Transportation – Unless you have $20,000 to $30,000 for a new car, it cannot be purchase without credit.

Employment – Many employers conduct background checks, which may include checking an applicant’s credit, prior to extending an offer of employment

Self-Employment – Most business start-ups require sizable amounts of money.  If you do not have savings, then credit, among other things are essential for business loans & financing.

Utilities – Utility companies such as phones, electricity & gas typically require a credit check prior to connecting their services.  If there have been past issues, they may request prepayment or a deposit up front.

 

Should you fall upon challenging times and you’re not able to main all of your obligations, it is important to be proactive and speak with your creditors.  Many may be able to extend payment holidays or decrease the minimum payments – particularly if you have a long history of good repayment.  If times do not improve and you’re not able to meet your obligations, speak with a credit counselor or trustee, as a consumer proposal or bankruptcy may be your best option.  When things begin to improve, it’s essential you begin to re-establish credit to show lenders despite past challenges, you know how to use credit properly.

2 Dec

10 tips to help you use your credit cards wisely

General

Posted by: Sarah Makhomet

To celebrate the launch of the Dominion Lending Centres line of credit cards, we would like to provide a list of 10 tips to help you use your credit cards wisely. The list provided is from the Financial Consumer Agency of Canada:

1 – Know what you’re getting into. Read the terms and conditions carefully, as you’re entering a legally binding contract.

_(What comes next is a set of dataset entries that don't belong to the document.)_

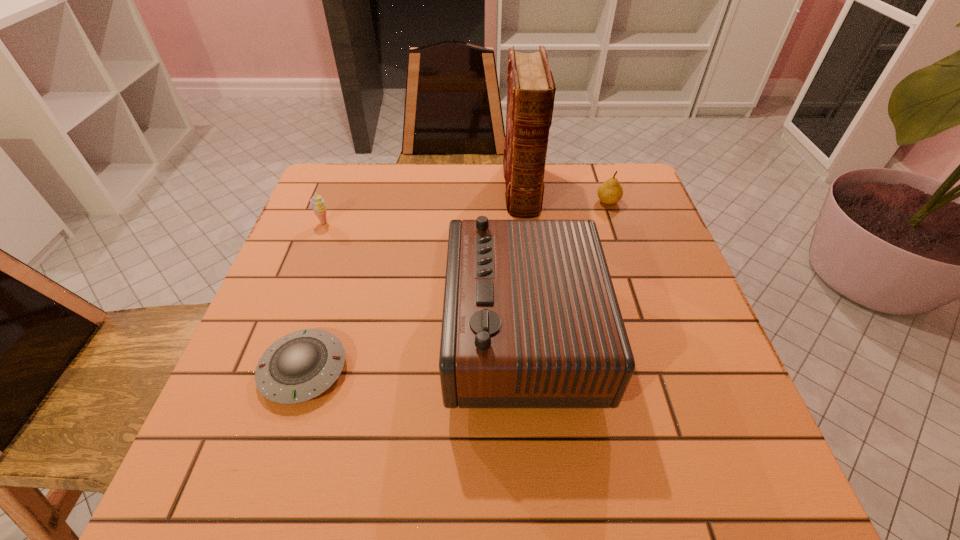 Identify the location of vacant space located on the right of the sherbert. This screenshot has width=960, height=540. (420, 223).

I want to click on vacant space located on the right of the shortest object, so click(x=548, y=369).

Find the location of a particular element. This screenshot has width=960, height=540. hardback book that is at the far edge is located at coordinates (531, 89).

Image resolution: width=960 pixels, height=540 pixels. I want to click on pear located at the far edge, so click(610, 192).

Locate an element on the screen. This screenshot has height=540, width=960. sherbert that is positioned at the left edge is located at coordinates (317, 204).

What are the coordinates of `saucer that is at the left edge` in the screenshot? It's located at (300, 366).

Find the location of a particular element. The height and width of the screenshot is (540, 960). object present at the right edge is located at coordinates (610, 192).

This screenshot has width=960, height=540. What are the coordinates of `object located in the far right corner section of the desktop` in the screenshot? It's located at (610, 192).

The width and height of the screenshot is (960, 540). In order to click on free location at the far edge of the desktop in this screenshot , I will do `click(492, 164)`.

Locate an element on the screen. free region at the near edge is located at coordinates (603, 480). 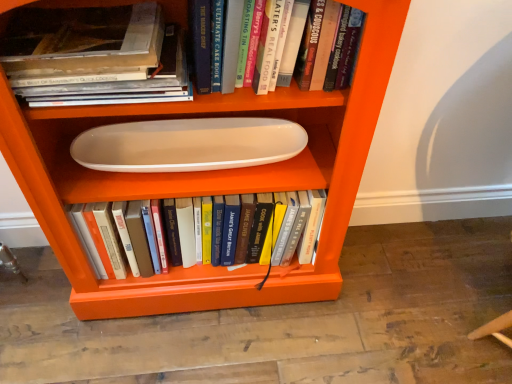 Find the location of a particular element. free spot in front of white glossy oval tray at center is located at coordinates (200, 351). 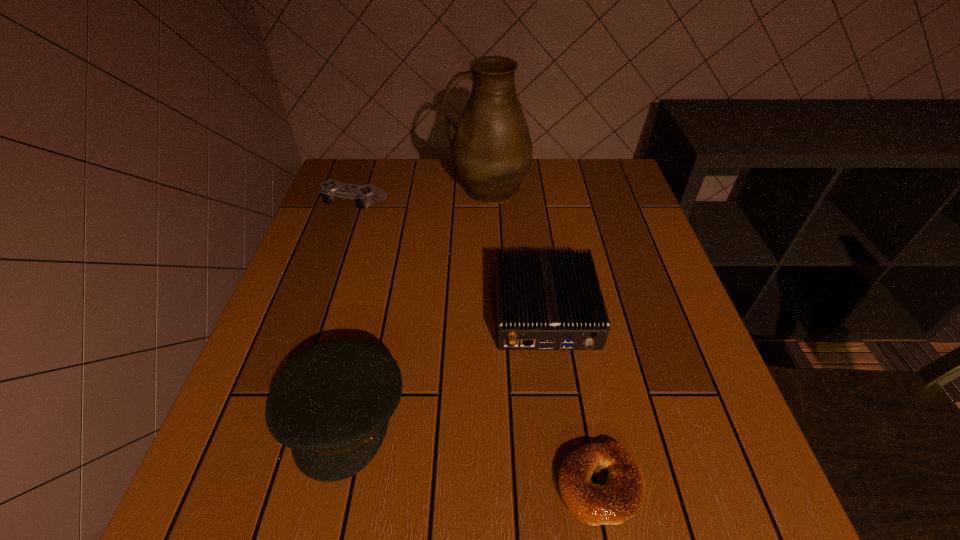 At what (x,y) coordinates should I click in order to perform the action: click on free region that satisfies the following two spatial constraints: 1. on the back panel of the shortest object; 2. on the left side of the third farthest object. Please return your answer as a coordinate pair (x, y). Looking at the image, I should click on (568, 484).

Find the location of `blank space that satisfies the following two spatial constraints: 1. on the front-facing side of the second tallest object; 2. on the right side of the bagel`. blank space that satisfies the following two spatial constraints: 1. on the front-facing side of the second tallest object; 2. on the right side of the bagel is located at coordinates (327, 484). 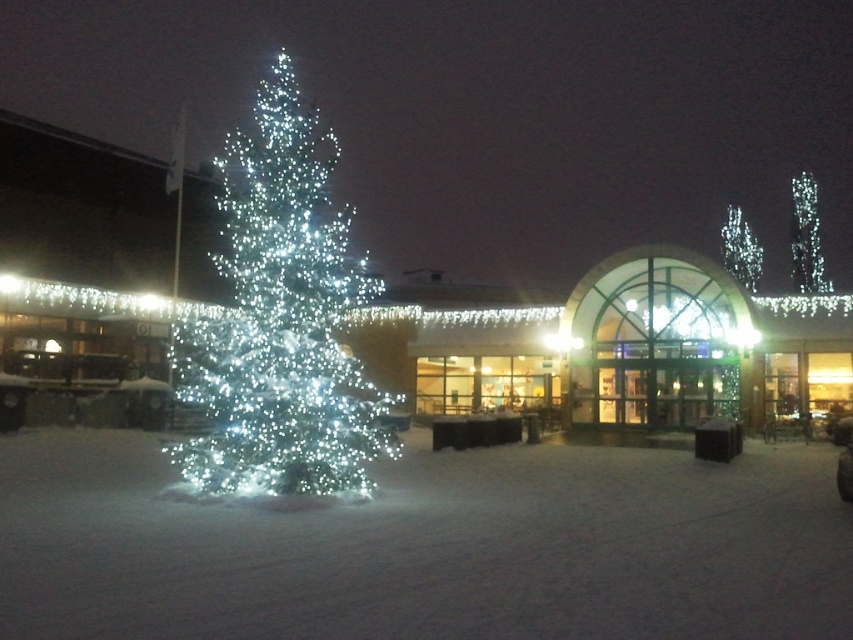 You are standing in front of the building and see the icy white lights at left and the icy white lights at center. Which set of lights is located to the left of the other?

The icy white lights at left is positioned on the left side of icy white lights at center.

2 – Continue to live within your means and budget. Having a credit card does not increase the amount of money you have.

3 – Your goal should be to pay off your balance in full by the due date of every month. If the balance is not paid in full, most credit cards will charge daily interest back to the date of purchase.

4 – If you find you are carrying a balance, and practically if the balance keeps increasing, stop using the credit card until you get your finances under control. Since interest is charged daily, try to pay it off as soon as possible, and check about other credit cards, lines of credit or other options that may be at lower interest rates.

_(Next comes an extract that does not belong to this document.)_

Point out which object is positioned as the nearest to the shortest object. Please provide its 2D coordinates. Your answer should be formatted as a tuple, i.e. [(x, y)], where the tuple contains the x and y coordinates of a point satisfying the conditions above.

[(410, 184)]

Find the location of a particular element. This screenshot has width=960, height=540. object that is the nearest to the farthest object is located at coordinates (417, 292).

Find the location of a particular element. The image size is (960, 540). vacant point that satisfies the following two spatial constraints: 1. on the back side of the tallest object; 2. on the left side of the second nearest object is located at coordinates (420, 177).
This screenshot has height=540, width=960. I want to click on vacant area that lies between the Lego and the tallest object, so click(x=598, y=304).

5 – Avoid impulse buys, especially if don’t have the money available.

6 – If your credit card has a reward program, don’t increase your spending or buy things you don’t need just to get points.

7 – Avoid taking a cash advance on your credit card. Unlike regular purchases, there is not grace period and you are charged interest from the date of the advance until it is paid in full.

8 – Talk to financial professionals about your options if you need money for unexpected expenses. There may be options that will cost less than an advance on your credit card.

9 – Make regular payment to help build a good credit history.

10 – Make sure you are aware of all fees associated with your credit card.

Credit cards can be extremely useful and convenient, however, if you are not careful with how you use them, you can put yourself on a path to serious financial trouble.